The Nanaimo Recycling Exchange will be closing, either temporarily or permanently.
Ben Geselbracht, vice-chairman of the non-profit NRE, said although a timeline hasn’t been finalized, “there’s no available options to avoid a discontinuation of service.”
Representatives from the recycling exchange went before the City of Nanaimo’s committee of the whole on Monday to ask for $6.05 million to build a facility at a lot on Kenworth Road, but city councillors said they couldn’t make that decision without a business plan from the NRE and asked staff to look into funding options.
Faced with an expiring lease and an obligation to demolish the structures at the current Kenworth Road location, the NRE needs to move toward site closure, said Jan Hastings, executive director, at Monday’s meeting.
Geselbracht said the NRE has “no alternative available at the moment for a quick solution” and is progressing with plans for closure.
“Once those gates shut, there’s going to be a hue and cry … everybody that I know goes to the NRE to recycle and it’s going to be a shock when that place is closed,” Geselbracht said, adding that he hopes the shutdown will be temporary.
story continues below
Web poll: What happens when the NRE closes? https://t.co/7NR4gP1pQe
— Nanaimo Bulletin (@NanaimoBulletin) March 16, 2018
He was asked whether the NRE should have brought a business plan when it approached the city, and replied that it was hoped that councillors would have been informed by a recent Regional District of Nanaimo process studying a facility plan.
“On our end, we’re kind of like, well, we’ve been doing this for 25 years.
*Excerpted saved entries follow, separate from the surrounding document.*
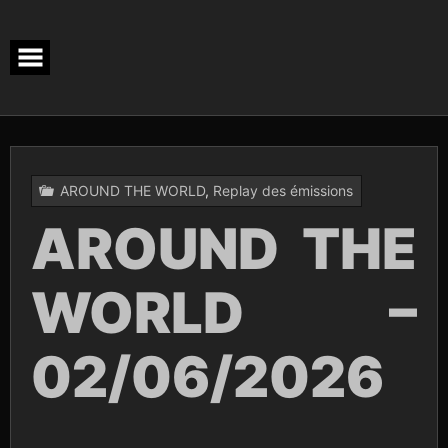
Skip
to
content
AROUND THE WORLD
,
Replay des émissions
AROUND THE
WORLD –
02/06/2026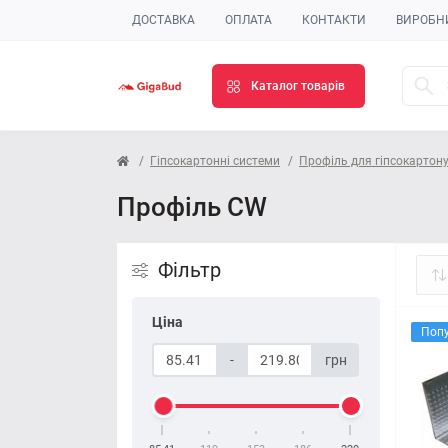
ДОСТАВКА
ОПЛАТА
КОНТАКТИ
ВИРОБН
Каталог товарів
Гіпсокартонні системи
Профіль для гіпсокартон
Профіль CW
Фільтр
Ціна
Поп
-
грн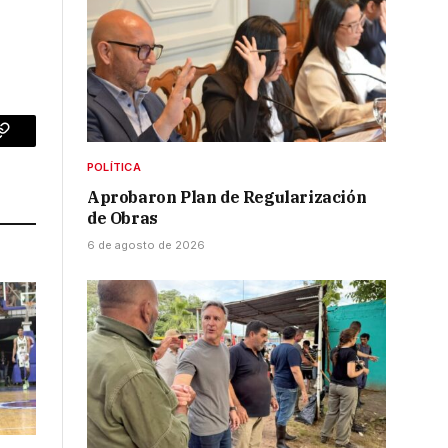
p
Copy
POLÍTICA
Link
Aprobaron Plan de Regularización
de Obras
6 de agosto de 2026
We’ve got 800-1,500 cars a day coming through and we’ve been processing all this material for the last long while. We’re solid,” he said.
Geselbracht added that the NRE has basically been operating as best it can with the resources it’s had.
“I think on the whole, there’s been an under-valuing of the service being provided and so there’s always been a scarcity and a shortfall…” he said. “The NRE has been enabling the city and the district to not deal with this issue and put money towards it, because we’ve been tackling it up to this point. I think everybody just needs to realize that it costs money, and other districts that are taking leadership and moving forward on dealing with non-curbside recyclables are fully publicly funding one-stop-drop zero-waste recycling centres.”
The RDN recently announced preliminary support for $300,000 annual funding to the NRE for five years. A city staff report from September 2017 shows that the city provides $77,400 per year to the NRE – reported to cover eight per cent of the non-profit’s operating costs. The city also provides a permissive tax exemption to the NRE valued at $16,000. According to a city report, the NRE’s contract with the RDN to haul yard waste to Nanaimo Organic Waste brings a surplus of $45,000 for the NRE to offset other recycling operations.
Geselbracht said it’s inevitable that the City of Nanaimo will need some sort of recycling facility to work toward zero waste, and wondered what it would cost for the city to start a project like that from scratch, compared to working with a willing partner now in the NRE.
He agreed that there need to be discussions about operations and costs, and that those discussions should happen before the city agrees to provide $6.05 million.
“There seems to be support from council to get to the bottom of this and solve it,” Geselbracht said. “So we’re hoping that everybody can collaborate and really figure out what is the full cost of setting this up and especially, what’s the full cost of not doing this now?”